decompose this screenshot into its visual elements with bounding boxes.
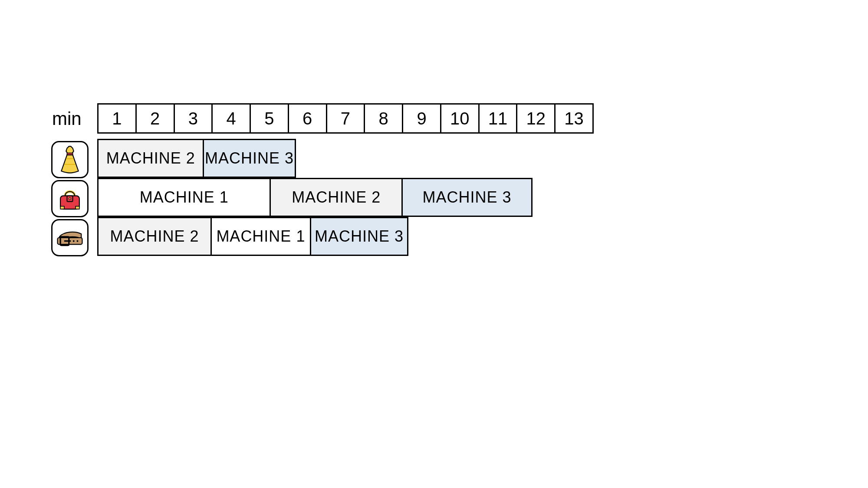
gantt-row-belt: MACHINE 2MACHINE 1MACHINE 3 [97,217,408,256]
timeline-tick: 8 [365,105,403,132]
gantt-row-dress: MACHINE 2MACHINE 3 [97,139,296,178]
svg-point-9 [73,240,75,242]
timeline-tick: 3 [175,105,213,132]
belt-icon [51,219,89,256]
gantt-row-handbag: MACHINE 1MACHINE 2MACHINE 3 [97,178,533,217]
svg-point-10 [77,240,79,242]
timeline-tick: 11 [480,105,518,132]
gantt-bar-dress: MACHINE 2 [97,139,204,178]
gantt-bar-handbag: MACHINE 1 [97,178,271,217]
gantt-bar-dress: MACHINE 3 [204,139,296,178]
timeline-tick: 13 [556,105,592,132]
handbag-icon [51,180,89,217]
gantt-bar-belt: MACHINE 1 [212,217,311,256]
gantt-bar-handbag: MACHINE 3 [403,178,533,217]
timeline-tick: 1 [99,105,137,132]
dress-icon [51,141,89,178]
timeline-axis: 12345678910111213 [97,103,594,134]
timeline-tick: 4 [213,105,251,132]
svg-rect-4 [60,206,64,210]
timeline-tick: 2 [137,105,175,132]
svg-point-3 [69,198,71,200]
svg-rect-5 [76,206,79,210]
timeline-tick: 5 [251,105,289,132]
axis-label-min: min [52,108,82,129]
gantt-bar-belt: MACHINE 2 [97,217,212,256]
gantt-diagram: min 12345678910111213 [0,0,868,488]
gantt-bar-belt: MACHINE 3 [311,217,408,256]
timeline-tick: 10 [441,105,480,132]
timeline-tick: 9 [403,105,441,132]
timeline-tick: 12 [517,105,556,132]
timeline-tick: 7 [327,105,365,132]
gantt-bar-handbag: MACHINE 2 [271,178,403,217]
timeline-tick: 6 [289,105,327,132]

++++++

**TASK OBJECTIVE**
Write out the data above precisely. Pictures stay out.

**OUTPUT**
decompose this screenshot into its visual elements with bounding boxes.
gantt-row-belt: MACHINE 2MACHINE 1MACHINE 3 [97,217,408,256]
timeline-tick: 8 [365,105,403,132]
gantt-row-dress: MACHINE 2MACHINE 3 [97,139,296,178]
svg-point-9 [73,240,75,242]
timeline-tick: 3 [175,105,213,132]
belt-icon [51,219,89,256]
gantt-row-handbag: MACHINE 1MACHINE 2MACHINE 3 [97,178,533,217]
svg-point-10 [77,240,79,242]
timeline-tick: 11 [480,105,518,132]
gantt-bar-dress: MACHINE 2 [97,139,204,178]
gantt-bar-handbag: MACHINE 1 [97,178,271,217]
gantt-bar-dress: MACHINE 3 [204,139,296,178]
timeline-tick: 13 [556,105,592,132]
handbag-icon [51,180,89,217]
gantt-bar-belt: MACHINE 1 [212,217,311,256]
gantt-bar-handbag: MACHINE 3 [403,178,533,217]
timeline-tick: 1 [99,105,137,132]
dress-icon [51,141,89,178]
timeline-axis: 12345678910111213 [97,103,594,134]
timeline-tick: 4 [213,105,251,132]
svg-rect-4 [60,206,64,210]
timeline-tick: 2 [137,105,175,132]
svg-point-3 [69,198,71,200]
svg-rect-5 [76,206,79,210]
timeline-tick: 5 [251,105,289,132]
axis-label-min: min [52,108,82,129]
gantt-bar-belt: MACHINE 2 [97,217,212,256]
gantt-diagram: min 12345678910111213 [0,0,868,488]
gantt-bar-belt: MACHINE 3 [311,217,408,256]
timeline-tick: 10 [441,105,480,132]
timeline-tick: 9 [403,105,441,132]
timeline-tick: 12 [517,105,556,132]
timeline-tick: 7 [327,105,365,132]
gantt-bar-handbag: MACHINE 2 [271,178,403,217]
timeline-tick: 6 [289,105,327,132]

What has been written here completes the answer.